本稿では,遺産の範囲(特に遺産に含まれない財産)について説明します。
2 一身専属的な権利
原則として,相続が開始した場合に,被相続人の財産に属した一切の権利義務は相続人がすべて承継することとなります(民法896条)。
しかし,相続人の権利義務であっても,一身専属権は相続されないこととされています。
一身専属権とは,個人の人格や才能、あるいは個人としての法的地位などとの間に密接不可分の関係にあるために、他人による権利行使を認めることが不適切な権利義務のことを言い,扶養請求権、離婚請求権、認知請求権,代理権(民法111条参照),雇用契約上の地位(民法625条参照),生活保護や各種年金受給権等が挙げられます。
ただし,一定額の給付請求権として内容が確定して具体化している場合には,通常の金銭債権と変わりは無いとして相続可能となると判断した裁判例があります(東京高判平成20年6月25日)。
3 祭祀財産
祭祀財産とは,墓地、墓地の使用権、墓石、墓碑、位牌、仏壇、仏具、神棚、十字架等のことを指し,これは相続とは違う形で承継されることとなります。

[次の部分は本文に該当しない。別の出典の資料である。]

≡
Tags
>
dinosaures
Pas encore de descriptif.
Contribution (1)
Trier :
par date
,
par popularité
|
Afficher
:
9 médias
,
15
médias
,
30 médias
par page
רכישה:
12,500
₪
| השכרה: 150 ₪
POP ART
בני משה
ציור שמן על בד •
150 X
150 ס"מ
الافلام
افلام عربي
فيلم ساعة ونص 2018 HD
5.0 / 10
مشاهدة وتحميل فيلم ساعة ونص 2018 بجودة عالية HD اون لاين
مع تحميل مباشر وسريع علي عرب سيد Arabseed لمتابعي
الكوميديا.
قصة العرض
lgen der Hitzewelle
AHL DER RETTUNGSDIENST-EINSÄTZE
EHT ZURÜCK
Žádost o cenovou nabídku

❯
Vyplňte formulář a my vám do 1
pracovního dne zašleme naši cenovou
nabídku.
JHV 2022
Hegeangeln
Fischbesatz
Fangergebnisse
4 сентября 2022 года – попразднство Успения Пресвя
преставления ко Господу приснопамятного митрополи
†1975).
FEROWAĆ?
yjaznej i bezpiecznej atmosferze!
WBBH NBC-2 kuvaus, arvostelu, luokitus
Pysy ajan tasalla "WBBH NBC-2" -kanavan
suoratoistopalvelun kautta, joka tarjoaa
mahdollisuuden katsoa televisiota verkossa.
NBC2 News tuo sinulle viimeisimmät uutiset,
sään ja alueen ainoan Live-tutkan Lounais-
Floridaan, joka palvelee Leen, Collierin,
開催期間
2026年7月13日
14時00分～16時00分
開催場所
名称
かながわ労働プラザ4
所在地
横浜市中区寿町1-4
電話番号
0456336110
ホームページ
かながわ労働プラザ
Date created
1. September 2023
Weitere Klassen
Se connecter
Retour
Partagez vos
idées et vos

つまり,これらの財産は,祖先の祭祀の主宰者に帰属するとされています(民法897条)。
祭祀承継者は,亡くなった(被相続人)の指定又は慣習で決まり,争いがある場合には家庭裁判所の調停・審判で決されることとなります。
また,遺体,遺骨の所有権も,祭祀財産に準じて扱われるとされています。
4 生命保険金
被相続人の生命保険金について,保険受取人として特定の人物が指定されている場合は,遺産の範囲に含まれず,相続の対象とはなりません。
他方,受取人が「相続人」とされている場合には,各保険金受取人(相続人)は相続分の割合によりその権利を取得します(最判平成6年7月18日)。
5 死亡退職金
死亡退職金が遺産の範囲に含まれるかどうかは,事案によって異なり,死亡退職金の支給規定に掲げられた支給基準,受給権者の範囲又は順位などの規定ぶりによって遺産に該当するかどうかを判断します。
したがって,当該規定の確認が必須となります。
6 金銭債権
金銭債権その他の可分債権は,遺産分割を経ることなく,法律上当然に分割され,各共同相続人がその相続分に応じて権利を取得すると考えられています(最判昭和30年5月31日等)。
つまり,相続によって各共同相続人に,各相続分に応じた金額ごとに振り分けられる(債権を取得する)ことになります。したがって,遺産の範囲には含まれるものの,遺産分割の対象とはならないということです。
もっとも,預貯金債権については,上記判例と異なり,預貯金と現金(当然,遺産分割の対象となります)の同質性から,遺産分割の対象となるとされました(最判平成28年12月19日,最判平成29年4月6日)。